• **Work request**
For the data below, retype word for word the lines from the one containing "آذر ۲۹, ۱۴۰۴" through the one containing "и будет ее преследовать."; drop the pictures.

• **Given data**
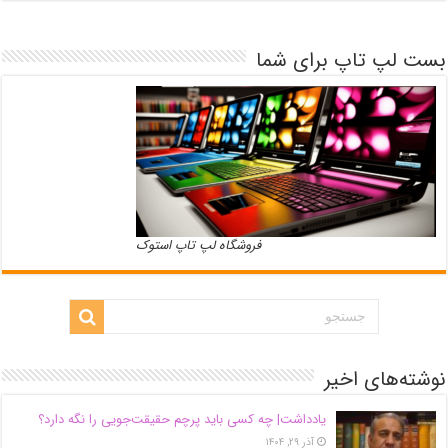
بست لپ تاپ برای شما
فروشگاه لپ تاپ استوک
نوشته‌های اخیر
یادداشت| ‌چه کسی باید پرچم حقیقت‌جویی را نگه دارد؟
آذر ۲۹, ۱۴۰۴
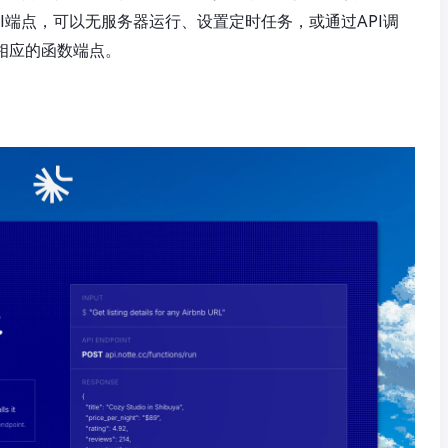
I端点，可以无服务器运行、设置定时任务，或通过API调
供相应的函数端点。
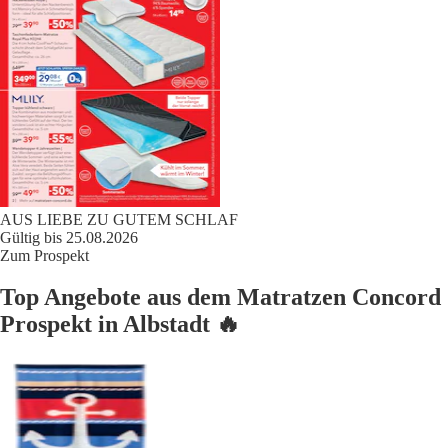
AUS LIEBE ZU GUTEM SCHLAF
Gültig bis 25.08.2026
Zum Prospekt
Top Angebote aus dem Matratzen Concord
Prospekt in Albstadt 🔥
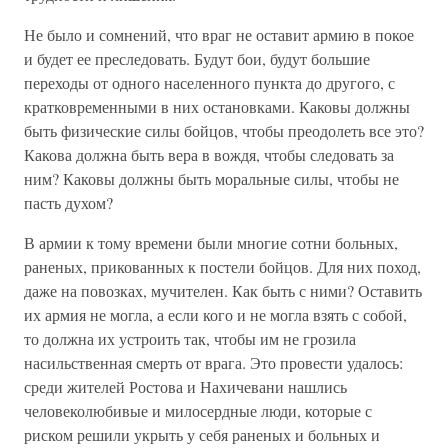
Не было и сомнений, что враг не оставит армию в покое
и будет ее преследовать. Будут бои, будут большие
переходы от одного населенного пункта до другого, с
кратковременными в них остановками. Каковы должны
быть физические силы бойцов, чтобы преодолеть все это?
Какова должна быть вера в вождя, чтобы следовать за
ним? Каковы должны быть моральные силы, чтобы не
пасть духом?
В армии к тому времени были многие сотни больных,
раненых, прикованных к постели бойцов. Для них поход,
даже на повозках, мучителен. Как быть с ними? Оставить
их армия не могла, а если кого и не могла взять с собой,
то должна их устроить так, чтобы им не грозила
насильственная смерть от врага. Это провести удалось:
среди жителей Ростова и Нахичевани нашлись
человеколюбивые и милосердные люди, которые с
риском решили укрыть у себя раненых и больных и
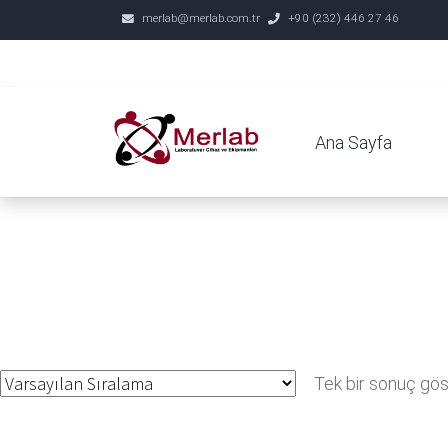
merlab@merlab.com.tr
+90 (232) 446 27 46
Ana Sayfa
Tek bir sonuç göst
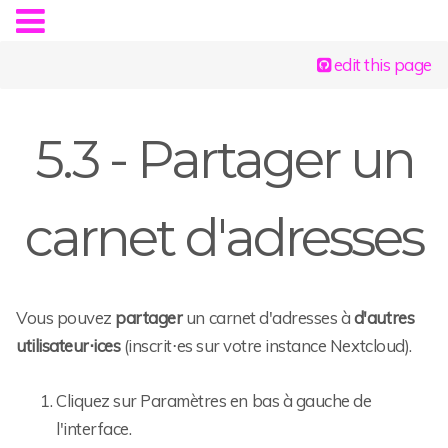
edit this page
5.3 - Partager un
carnet d'adresses
Vous pouvez
partager
un carnet d'adresses à
d'autres
utilisateur⋅ices
(inscrit⋅es sur votre instance Nextcloud).
Cliquez sur Paramètres en bas à gauche de
l'interface.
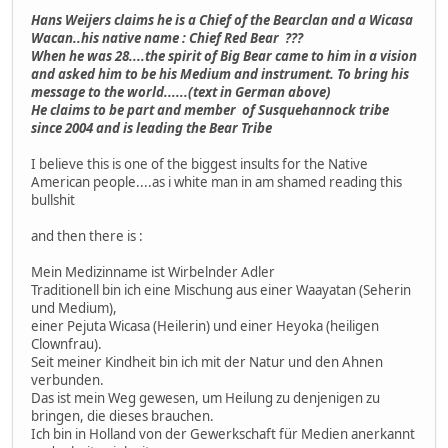
Hans Weijers claims he is a Chief of the Bearclan and a Wicasa
Wacan..his native name : Chief Red Bear ???
When he was 28....the spirit of Big Bear came to him in a vision
and asked him to be his Medium and instrument. To bring his
message to the world......(text in German above)
He claims to be part and member of Susquehannock tribe
since 2004 and is leading the Bear Tribe
I believe this is one of the biggest insults for the Native
American people....as i white man in am shamed reading this
bullshit
and then there is :
Mein Medizinname ist Wirbelnder Adler
Traditionell bin ich eine Mischung aus einer Waayatan (Seherin
und Medium),
einer Pejuta Wicasa (Heilerin) und einer Heyoka (heiligen
Clownfrau).
Seit meiner Kindheit bin ich mit der Natur und den Ahnen
verbunden.
Das ist mein Weg gewesen, um Heilung zu denjenigen zu
bringen, die dieses brauchen.
Ich bin in Holland von der Gewerkschaft für Medien anerkannt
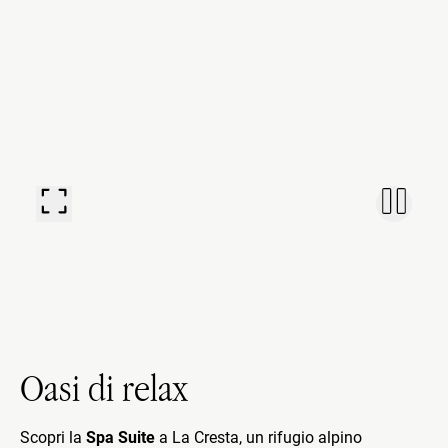
Oasi di relax
Scopri la
Spa Suite
a La Cresta, un rifugio alpino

• **Answer to this exercise**
آذر ۲۹, ۱۴۰۴
I端点，可以无服务器运行、设置定时任务，或通过API调
供相应的函数端点。
AUS LIEBE ZU GUTEM SCHLAF
Gültig bis 25.08.2026
Zum Prospekt
Top Angebote aus dem Matratzen Concord
Prospekt in Albstadt 🔥
Не было и сомнений, что враг не оставит армию в покое
и будет ее преследовать. Будут бои, будут большие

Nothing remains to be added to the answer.